Lesson 31 of 55: Choosing the Right LLM for MCP Applicatio...

Every team building MCP applications eventually faces the same question: which model should we use for this task? The wrong answer is “the most capable one” — that is how teams burn through their budget on GPT-4o for queries that GPT-4o mini could answer just as well. This lesson builds a systematic decision framework: a set of questions and criteria that map task characteristics to optimal model choices, plus the infrastructure to implement dynamic routing in production.

Decision framework flowchart for selecting between OpenAI Claude Gemini models based on task type dark — Model selection is a routing problem: match task characteristics to the cheapest model that meets quality requirements.

The Five Dimensions of Model Selection

Five dimensions determine the optimal model choice for an MCP task:

Reasoning depth: Is the task multi-step, requires planning, or involves complex logic? Use Claude 3.7 or o3. Is it a simple lookup or classification? Use a mini/flash model.
Context length: Does the task involve large documents, entire codebases, or long conversation history?

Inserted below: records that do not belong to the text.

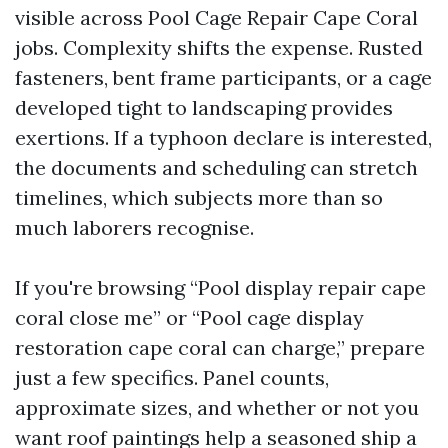
visible across Pool Cage Repair Cape Coral
jobs. Complexity shifts the expense. Rusted
fasteners, bent frame participants, or a cage
developed tight to landscaping provides
exertions. If a typhoon declare is interested,
the documents and scheduling can stretch
timelines, which subjects more than so
much laborers recognise.
If you're browsing “Pool display repair cape
coral close me” or “Pool cage display
restoration cape coral can charge,” prepare
just a few specifics. Panel counts,
approximate sizes, and whether or not you
want roof paintings help a seasoned ship a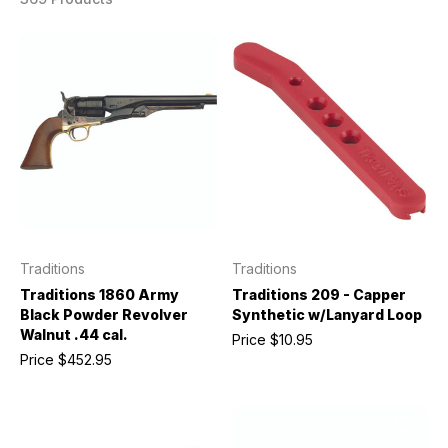
Traditions
Traditions
Traditions 1860 Army
Traditions 209 - Capper
Black Powder Revolver
Synthetic w/Lanyard Loop
Walnut .44 cal.
Price
$10.95
Price
$452.95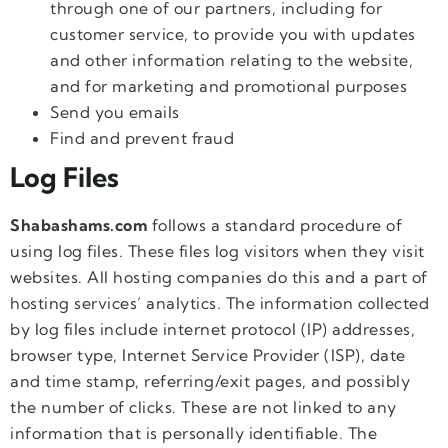
through one of our partners, including for
customer service, to provide you with updates
and other information relating to the website,
and for marketing and promotional purposes
Send you emails
Find and prevent fraud
Log Files
Shabashams.com
follows a standard procedure of
using log files. These files log visitors when they visit
websites. All hosting companies do this and a part of
hosting services’ analytics. The information collected
by log files include internet protocol (IP) addresses,
browser type, Internet Service Provider (ISP), date
and time stamp, referring/exit pages, and possibly
the number of clicks. These are not linked to any
information that is personally identifiable. The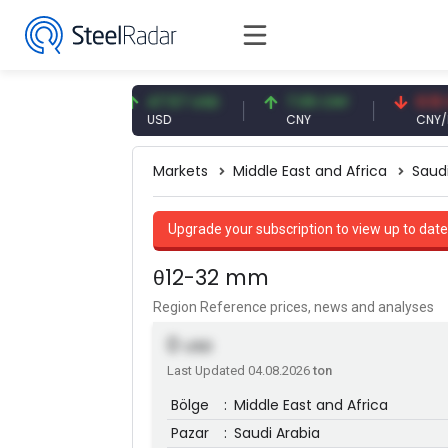
1 EUR
47.57 USD
7.09 CNY
0.13 CNY
USD
CNY
CNY/EUR
Markets
Middle East and Africa
Saud
Upgrade your subscription to view up to date
θ12-32 mm
Region Reference prices, news and analyses
0
USD
Last Updated 04.08.2026
ton
Bölge
:
Middle East and Africa
Pazar
:
Saudi Arabia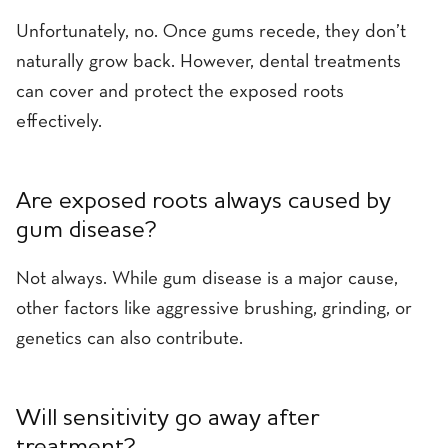
Unfortunately, no. Once gums recede, they don’t
naturally grow back. However, dental treatments
can cover and protect the exposed roots
effectively.
Are exposed roots always caused by
gum disease?
Not always. While gum disease is a major cause,
other factors like aggressive brushing, grinding, or
genetics can also contribute.
Will sensitivity go away after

Gemini 2.5 Pro (1M tokens) or Claude 3.7 (200K). For standard tasks, 128K is sufficient.
Input modality: Does the task involve images, PDFs, or audio? Use Gemini (strongest multimodal support). Text only – any provider works.
Output format: Does the task require guaranteed JSON schema output? Use OpenAI with zodResponseFormat. Free-form prose or code? Any provider.
Volume and cost: Is this a high-throughput task called thousands of times per hour? Use Gemini 2.0 Flash ($0.075/1M input) or GPT-4o mini ($0.15/1M input) before considering more expensive models.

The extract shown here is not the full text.